Monday February 06, 2012 Andy Gales, in Port Stanley, Falklands Islands
P-p-p-picking up a penguin in the Falklands Islands is easy. They can be found waddling up many beaches and hopping up a number of cliffs along the ragged coastline, which provides many sheltered inlets for them to colonise. And they are fantastically unfazed by humans - choosing to stop and stare at you, at very close quarters - rather than turn and run like most animals would. A history with very little human intervention has deprived them of suspicion and fear.
Penguins are common in the Falklands - and they are unafraid of humans We were taken to a colony of Rockhopper penguins just north of Stanley in the Berkley Sound just as the adults were returning after a day’s hunting at sea. Platoons of the little torpedos came ashore - timing their leaps with the waves and grabbing the rocky shore with the claws on their feet before scaling a steep climb to regurgitate their catch into the mouths of their grateful young.
The noise and the smell were incredible. There were the screams and squawks of the adults and juveniles as they tried to find each other amongst the black and white crowds. The smell was fishy, very fishy. Even the constant wind that batters this part of the world didn’t dilute that.
As well as Rockhoppers there are Magellanics, Gentoos and King Penguins at places like Gypsy Cove, Bertha’s Beach and Volunteer Island. Sometimes the shoreline isn’t accessible due to uncleared mines from the 1982 war and often you need permission from the landowner but it’s a fantastic way of getting really close to them in their natural habitat.
Adrian Lowe, who owns the Murrell Farm, drove us one hour across his land in his 4x4 to see the Rockhoppers. Penguin sightseeing is his summer time business. There are also many birds, dolphins, killer whales and sea lions that live here if penguins aren’t your fancy. It may involve a short flight, a bumpy off-road drive or a long walk but it’s truly a rare experience.

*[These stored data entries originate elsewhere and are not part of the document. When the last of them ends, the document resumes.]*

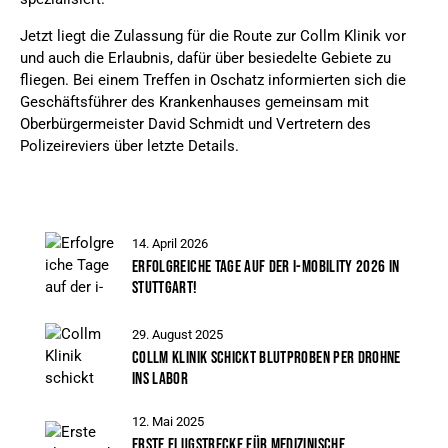
Jetzt liegt die Zulassung für die Route zur Collm Klinik vor
und auch die Erlaubnis, dafür über besiedelte Gebiete zu
fliegen. Bei einem Treffen in Oschatz informierten sich die
Geschäftsführer des Krankenhauses gemeinsam mit
Oberbürgermeister David Schmidt und Vertretern des
Polizeireviers über letzte Details.
14. April 2026
ERFOLGREICHE TAGE AUF DER I-MOBILITY 2026 IN
STUTTGART!
29. August 2025
COLLM KLINIK SCHICKT BLUTPROBEN PER DROHNE
INS LABOR
12. Mai 2025
ERSTE FLUGSTRECKE FÜR MEDIZINISCHE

Tourism, fishing and soon oil are the driving forces behind the Falklands economy and the locals believe that if the transport links from South America were better then the islands could prosper further. However, the Argentine Government’s threat to stop the weekly flight from Chile remains - potentially impacting not just tourism but food supplies and the vitally important Chilean workforce here. But despite that the resilient residents will continue to thrive. And the people here will carry on regardless too.